### Task brief:
Below are entries; copy exactly the lines from the one with "Des petits écarteurs permettent" through the one with "épinière et aux nerfs de reprendre", both included, and leave out the rest.

### Source data:
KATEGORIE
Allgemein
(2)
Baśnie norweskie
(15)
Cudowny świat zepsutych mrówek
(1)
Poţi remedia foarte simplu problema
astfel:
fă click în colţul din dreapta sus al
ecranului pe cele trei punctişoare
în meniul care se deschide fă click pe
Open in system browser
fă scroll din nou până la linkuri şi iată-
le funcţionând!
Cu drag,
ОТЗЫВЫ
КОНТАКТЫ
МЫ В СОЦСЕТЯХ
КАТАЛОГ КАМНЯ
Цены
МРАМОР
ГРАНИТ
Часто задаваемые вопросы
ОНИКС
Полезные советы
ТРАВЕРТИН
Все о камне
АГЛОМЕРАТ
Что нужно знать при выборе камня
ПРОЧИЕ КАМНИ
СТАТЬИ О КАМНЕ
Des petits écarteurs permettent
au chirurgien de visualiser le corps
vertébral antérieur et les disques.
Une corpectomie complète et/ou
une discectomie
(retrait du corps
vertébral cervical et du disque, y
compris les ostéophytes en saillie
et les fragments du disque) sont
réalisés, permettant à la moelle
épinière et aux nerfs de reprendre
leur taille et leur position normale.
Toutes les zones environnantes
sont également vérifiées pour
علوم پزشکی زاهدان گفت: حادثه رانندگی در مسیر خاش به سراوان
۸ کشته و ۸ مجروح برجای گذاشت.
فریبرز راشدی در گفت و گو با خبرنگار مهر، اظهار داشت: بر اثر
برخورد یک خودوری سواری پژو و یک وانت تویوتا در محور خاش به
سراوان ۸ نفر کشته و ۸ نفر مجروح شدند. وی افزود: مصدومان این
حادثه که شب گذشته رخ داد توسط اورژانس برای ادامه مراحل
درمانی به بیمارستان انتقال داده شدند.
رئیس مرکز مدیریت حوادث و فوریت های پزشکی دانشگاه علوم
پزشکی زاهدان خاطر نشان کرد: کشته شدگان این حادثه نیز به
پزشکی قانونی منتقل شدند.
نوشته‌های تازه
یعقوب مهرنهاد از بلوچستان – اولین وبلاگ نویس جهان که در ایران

### Written answer:
Des petits écarteurs permettent
au chirurgien de visualiser le corps
vertébral antérieur et les disques.
Une corpectomie complète et/ou
une discectomie
(retrait du corps
vertébral cervical et du disque, y
compris les ostéophytes en saillie
et les fragments du disque) sont
réalisés, permettant à la moelle
épinière et aux nerfs de reprendre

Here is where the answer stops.